El incendio forestal declarado en Losar de la Vera el pasado domingo continúa activo, afectando ya a una superficie estimada de 600 hectáreas, compuestas principalmente por matorral de alta montaña.
Tras tres jornadas críticas marcadas por condiciones meteorológicas extremas, los servicios de emergencia afrontan hoy un escenario ligeramente más favorable.
Despliegue técnico y humano
El Plan INFOEX y el Ministerio para la Transición Ecológica (MITECO) han reforzado el operativo ante la complejidad del terreno. Actualmente, trabajan en la zona:
- Medios terrestres: 7 unidades de bomberos forestales, apoyados por 2 técnicos de extinción y un agente del Medio Natural.
- Medios aéreos: Un despliegue masivo que incluye 5 helicópteros (ligeros, medios y uno pesado), 4 aviones anfibios y un avión de coordinación.

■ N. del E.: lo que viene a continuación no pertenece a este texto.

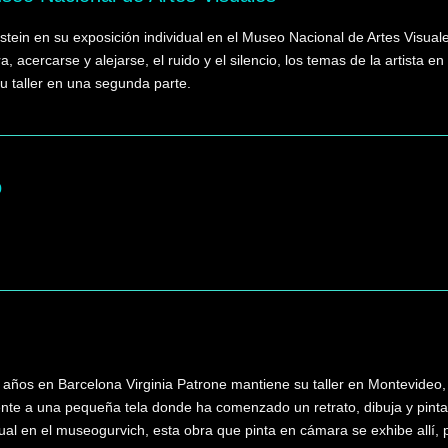
stein en su exposición individual en el Museo Nacional de Artes Visual
ra, acercarse y alejarse, el ruido y el silencio, los temas de la artista 
u taller en una segunda parte.
o
años en Barcelona Virginia Patrone mantiene su taller en Montevideo,
rente a una pequeña tela donde ha comenzado un retrato, dibuja y pinta
ual en el museogurvich, esta obra que pinta en cámara se exhibe allí,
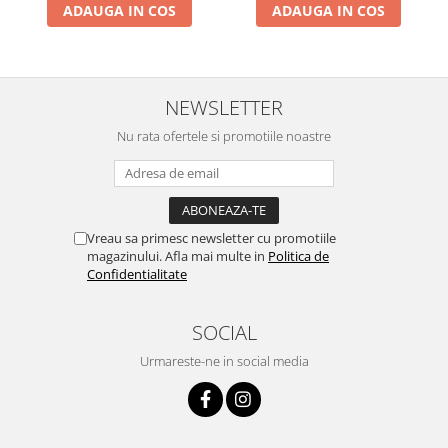
ADAUGA IN COS
ADAUGA IN COS
NEWSLETTER
Nu rata ofertele si promotiile noastre
Vreau sa primesc newsletter cu promotiile
magazinului. Afla mai multe in
Politica de
Confidentialitate
SOCIAL
Urmareste-ne in social media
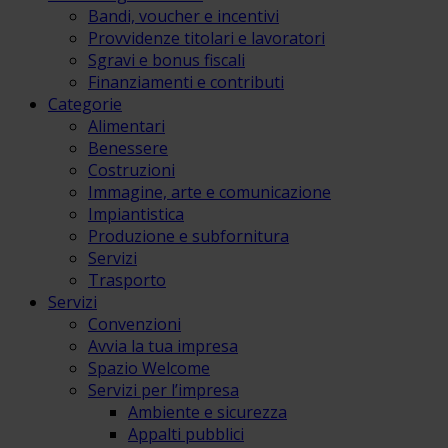
Bandi, voucher e incentivi
Provvidenze titolari e lavoratori
Sgravi e bonus fiscali
Finanziamenti e contributi
Categorie
Alimentari
Benessere
Costruzioni
Immagine, arte e comunicazione
Impiantistica
Produzione e subfornitura
Servizi
Trasporto
Servizi
Convenzioni
Avvia la tua impresa
Spazio Welcome
Servizi per l’impresa
Ambiente e sicurezza
Appalti pubblici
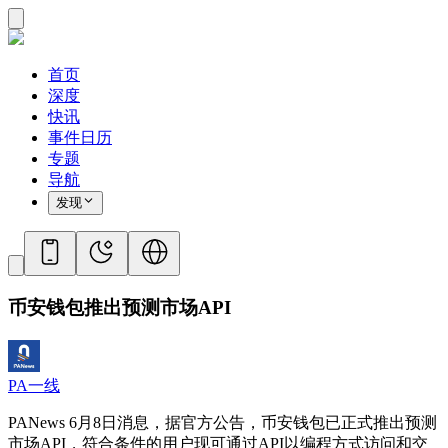
首页
深度
快讯
事件日历
专题
导航
发现
币安钱包推出预测市场API
PA一线
PANews 6月8日消息，据官方公告，币安钱包已正式推出预测
市场API，符合条件的用户现可通过API以编程方式访问和交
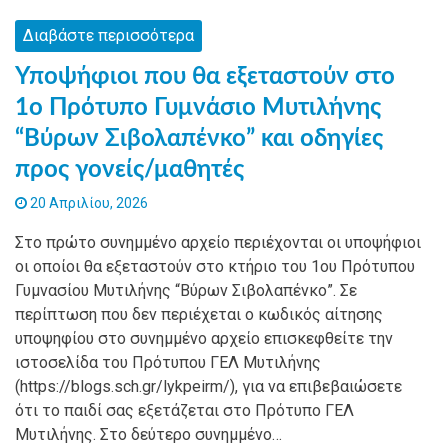
Διαβάστε περισσότερα
Υποψήφιοι που θα εξεταστούν στο
1ο Πρότυπο Γυμνάσιο Μυτιλήνης
“Βύρων Σιβολαπένκο” και οδηγίες
προς γονείς/μαθητές
20 Απριλίου, 2026
Στο πρώτο συνημμένο αρχείο περιέχονται οι υποψήφιοι
οι οποίοι θα εξεταστούν στο κτήριο του 1ου Πρότυπου
Γυμνασίου Μυτιλήνης “Βύρων Σιβολαπένκο”. Σε
περίπτωση που δεν περιέχεται ο κωδικός αίτησης
υποψηφίου στο συνημμένο αρχείο επισκεφθείτε την
ιστοσελίδα του Πρότυπου ΓΕΛ Μυτιλήνης
(https://blogs.sch.gr/lykpeirm/), για να επιβεβαιώσετε
ότι το παιδί σας εξετάζεται στο Πρότυπο ΓΕΛ
Μυτιλήνης. Στο δεύτερο συνημμένο…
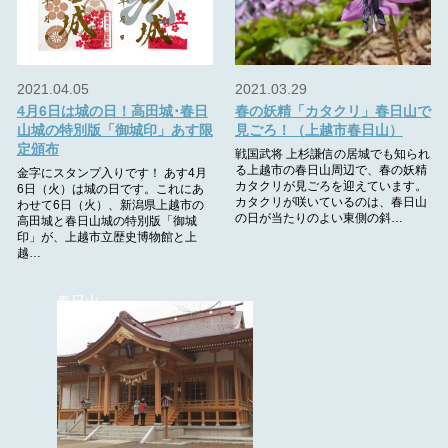
2021.04.05
2021.03.29
4月6日は城の日！高田城･春日
春の妖精「カタクリ」春日山で
山城の特別版「御城印」あす限
見ごろ！（上越市春日山）
定頒布
戦国武将 上杉謙信の居城でも知られ
る上越市の春日山周辺で、春の妖精
金字にスタンプ入りです！ あす4月
カタクリが見ごろを迎えています。
6日（火）は城の日です。これにあ
カタクリが咲いているのは、春日山
わせて6日（火）、新潟県上越市の
の日が当たりのよい東側の斜…
高田城と春日山城の特別版「御城
印」が、上越市立歴史博物館と上
越…
春日山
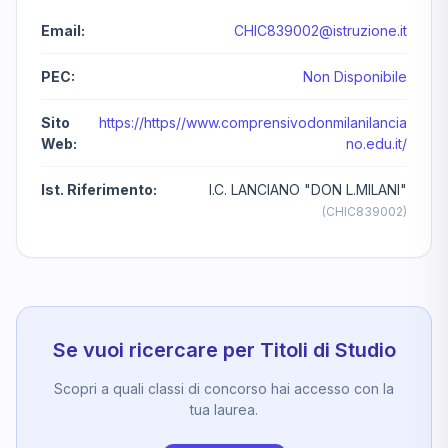
Email:
CHIC839002@istruzione.it
PEC:
Non Disponibile
Sito
https://https//www.comprensivodonmilanilancia
Web:
no.edu.it/
Ist. Riferimento:
I.C. LANCIANO "DON L.MILANI"
(CHIC839002)
Se vuoi ricercare per Titoli di Studio
Scopri a quali classi di concorso hai accesso con la
tua laurea.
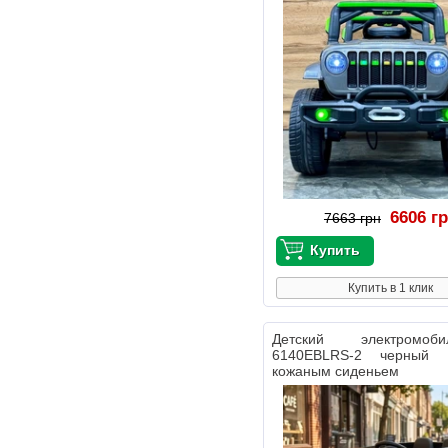
6606 г
7663 грн
Купить в 1 клик
Детский электромо
6140EBLRS-2 черный 
кожаным сиденьем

Un escenario de extrema dificultad
La lucha contra el fuego se está desarrollando en un paisaje abrupto de alta montaña, con altitudes que alcanzan los 1.500 metros. Esta orografía, sumada a la dificultad de acceso por tierra, convierte a los medios aéreos en la pieza clave para el control del perímetro.
Durante los días previos, el trabajo se vio seriamente dificultado por vientos de hasta 90 km/h, que impidieron en varios momentos la operatividad de las aeronaves. Sin embargo, la previsión para hoy es más optimista: se espera que la intensidad del viento disminuya, lo que facilitará las descargas de agua y las maniobras de las 4 unidades helitransportadas en las cotas más altas.
Las autoridades mantienen la vigilancia ante posibles cambios en la dirección del viento, mientras los efectivos centran sus esfuerzos en estabilizar los focos más activos antes de que finalice la jornada.